Diabetic neuropathies

Introduction

Overview

Diabetic neuropathies include a variety of disorders that afflict diabetics fairly exclusively and are characterized by variable degrees of peripheral nerve damage. The author emphasizes the diversity of the resulting clinical syndromes. In terms of arresting or reversing the commonest type, chronic diabetic sensory-motor polyneuropathy, unfortunately no progress has been made. Other types of neuropathy in the diabetic, such as proximal diabetic neuropathy, are less common than distal symmetric sensorimotor polyneuropathy.

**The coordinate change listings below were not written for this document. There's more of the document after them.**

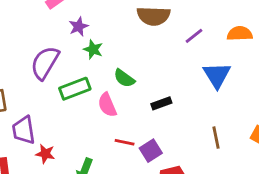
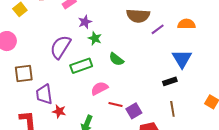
orange semicircle: (240, 34) -> (186, 24), moved
purple line: (194, 36) -> (158, 29), moved
black rectangle: (161, 103) -> (170, 81), moved
pink semicircle: (107, 105) -> (99, 88), moved, turned 84
brown line: (216, 138) -> (172, 109), moved

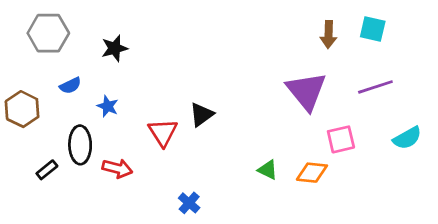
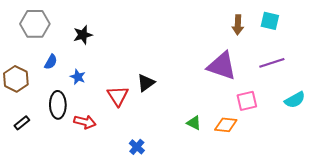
blue semicircle: (70, 86) -> (51, 62), turned -35
purple triangle: (306, 91) -> (222, 66), turned -32
black rectangle: (47, 170) -> (22, 123), moved

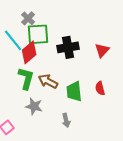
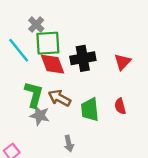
red diamond: (29, 52) -> (52, 64), moved, turned -70
gray star: (34, 106) -> (40, 115), moved
gray arrow: (66, 120) -> (69, 143), moved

In addition to several anticonvulsant and antidepressant medications, evidence has shown that combinations of these medications, topical drugs, and implanted electrical spinal cord stimulation may be effective in patients with refractory pain.

Key points

• Diabetes is the leading cause of peripheral polyneuropathy, and diabetic neuropathy is the most prevalent complication of diabetes, affecting about half of diabetic patients.

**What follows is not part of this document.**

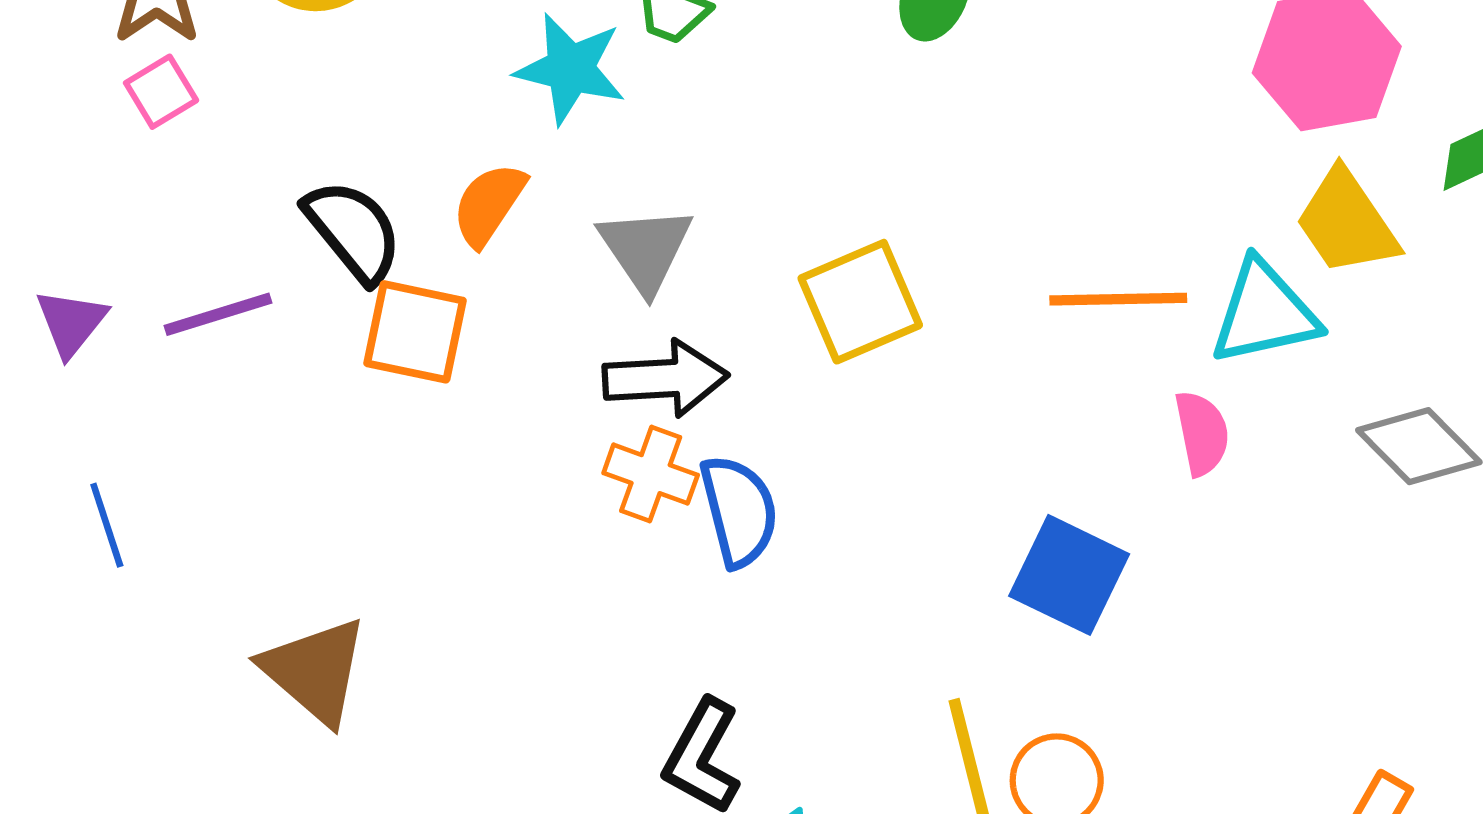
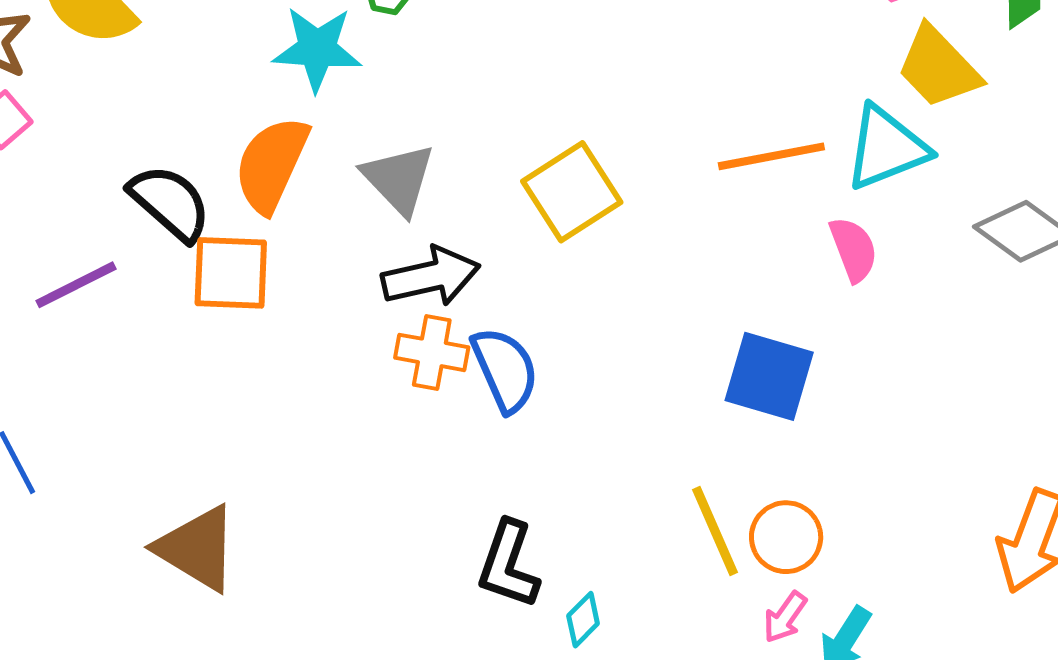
orange semicircle: (489, 204) -> (271, 164), size x1.4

• Peripheral nerve dysfunction in diabetics may be caused by other common causes of neuropathies.

• The diagnosis of diabetic polyneuropathy includes a variety of modalities that test more specifically various peripheral nerve fibers including large fiber, small fiber somatic, and small fiber autonomic fibers.

• Although chronic distal sensorimotor polyneuropathy is the most common type of diabetic neuropathy, other generalized and focal acute and chronic diabetic neuropathies are not uncommonly encountered in neurologic clinical practice.

• Optimal glucose control remains the most important prevention and treatment strategies in diabetic polyneuropathy.

• Various pharmacologic and nonpharmacologic treatments are available for the management of neuropathic pain; however, comorbidities and potential drug-drug interactions should be considered in offering judicious treatment choices.

Historical note and terminology

Diabetes mellitus has four major systemic complications: (1) neuropathy, (2) retinopathy, (3) nephropathy, and (4) vasculopathy. Diabetic neuropathy is defined as the presence of symptoms and signs of peripheral nerve dysfunction in patients with diabetes. In addition, diabetes remains the leading cause of peripheral polyneuropathy in developed countries.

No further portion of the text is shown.